Ladder of conclusions - one of several dialogue tools
The ladder of conclusions * is a human reaction that governs our dialogues. When we decide that we are right about someone, or something, we look for proof that we are right. It happens like this:
In a dialogue, reactions at the chemical level in the brain occur very quickly, judgments are made within 0,07 seconds. Cortisol or oxytocin levels may rise. Our hearts strike faster and the reaction activates feelings of either protection / fear or trust.
we put labels on our dialogue. Either they feel good or bad and an assessment of the person we are talking to is a friend or an enemy being made. The conclusion here is "I can trust you" or "I can't trust you".
When we climb the ladder of the conclusions and reach the conscious level of thought, we put words on our feelings and create interpretations.
When we have created our truth or interpretation, we draw in other beliefs that we have about the situation or the person. It can come from past experiences and we strengthen our thoughts through them.
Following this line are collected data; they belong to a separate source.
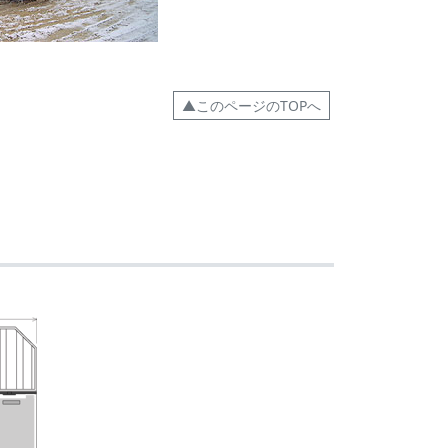
▲このページのTOPへ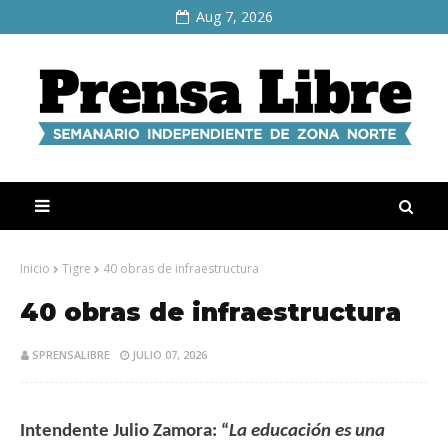
Aug 7, 2026
Inicio
Tigre
40 obras de infraestructura
40 obras de infraestructura
SPRENSALIBRE
JULIO 07, 2026
Intendente Julio Zamora: “
La educación es una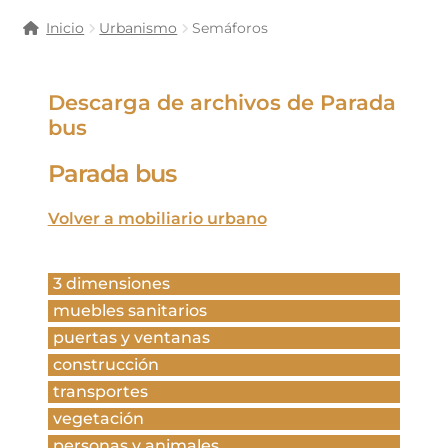
Inicio
Urbanismo
Semáforos
Descarga de archivos de Parada
bus
Parada bus
Volver a mobiliario urbano
3 dimensiones
muebles sanitarios
puertas y ventanas
construcción
transportes
vegetación
personas y animales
in the last step - the conclusions - we block ourselves from much of other people's opinions, we stop seeing and hearing other points of view. We may even end up in a state of denial.
If the steps of the conclusions lead us to feel that we cannot trust a person who is the key to ours, and the company's success, it will be easy for us to end up in the world of interpretations. This is done to create the feeling that "I feel good, I am ok". We may have found stories along the steps - own stories. In the defensive state, my history and history are almost never the same. In my story, you are guilty of committing, in your history, I am indebted.
The steps of the conclusions as a dialogue tool
Sometimes two people, perhaps a manager and an employee, maybe an entire group and their leader, end up in a locked position in the dialogue. It can be difficult to pinpoint where the problem lies. It often sounds like this: "We do not reach each other", "They do not understand me" or "They can say what they want, I have still stopped listening". In such a situation, it is possible to be able to disassemble the conversations with the help of dialogue tools to find ways to recover the trust between the persons.
By knowing the steps of the conclusions, you can take perspective and consciously work with your reactions and conclusions. You can also tell others about it. An easy way to question selected truths, create better dialogue, avoid misunderstandings and start from scratch if necessary!